I suppose HWCAP2_SME -> HWCAP2_SME2?

+  aux vector AT_HWCAP2 entry.  Presence of this flag implies the presence of
+  the SME2 instructions and ZT0, and the Linux-specific system interfaces
+  described in this document.  SME2 is reported in /proc/cpuinfo as "sme2".
+
  * Support for the execution of SME instructions in userspace can also be
    detected by reading the CPU ID register ID_AA64PFR1_EL1 using an MRS
    instruction, and checking that the value of the SME field is nonzero. [3]
@@ -44,6 +49,7 @@ model features for SME is included in Appendix A.
      HWCAP2_SME_B16F32
      HWCAP2_SME_F32F32
      HWCAP2_SME_FA64
+        HWCAP2_SME2
    This list may be extended over time as the SME architecture evolves.
@@ -52,8 +58,8 @@ model features for SME is included in Appendix A.
    cpu-feature-registers.txt for details.

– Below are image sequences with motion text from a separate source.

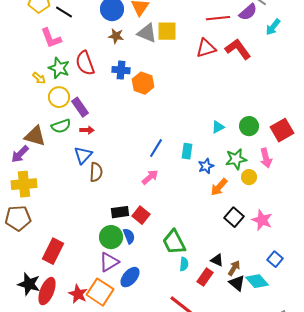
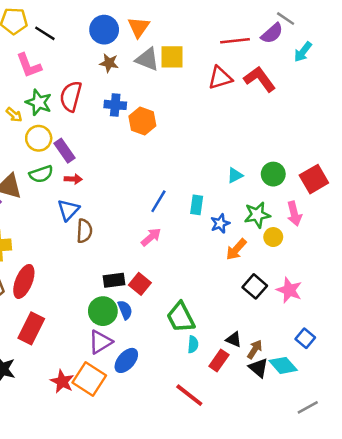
red semicircle: (85, 63) -> (71, 96), turned 35
red ellipse: (47, 291) -> (24, 281), moved

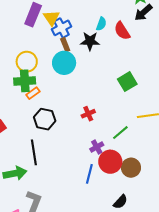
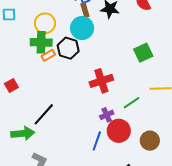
red cross: (88, 114) -> (101, 81), size x1.6
black hexagon: (45, 119) -> (68, 48), moved
black line: (34, 152) -> (44, 114), turned 45
brown circle: (131, 168) -> (150, 141), moved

  * Debuggers should restrict themselves to interacting with the target via the
-  NT_ARM_SVE, NT_ARM_SSVE and NT_ARM_ZA regsets.  The recommended way
-  of detecting support for these regsets is to connect to a target process
+  NT_ARM_SVE, NT_ARM_SSVE, NT_ARM_ZA and NT_ARM_ZT regsets.  The recommended
+  way of detecting support for these regsets is to connect to a target process
    first and then attempt a
      ptrace(PTRACE_GETREGSET, pid, NT_ARM_<regset>, &iov).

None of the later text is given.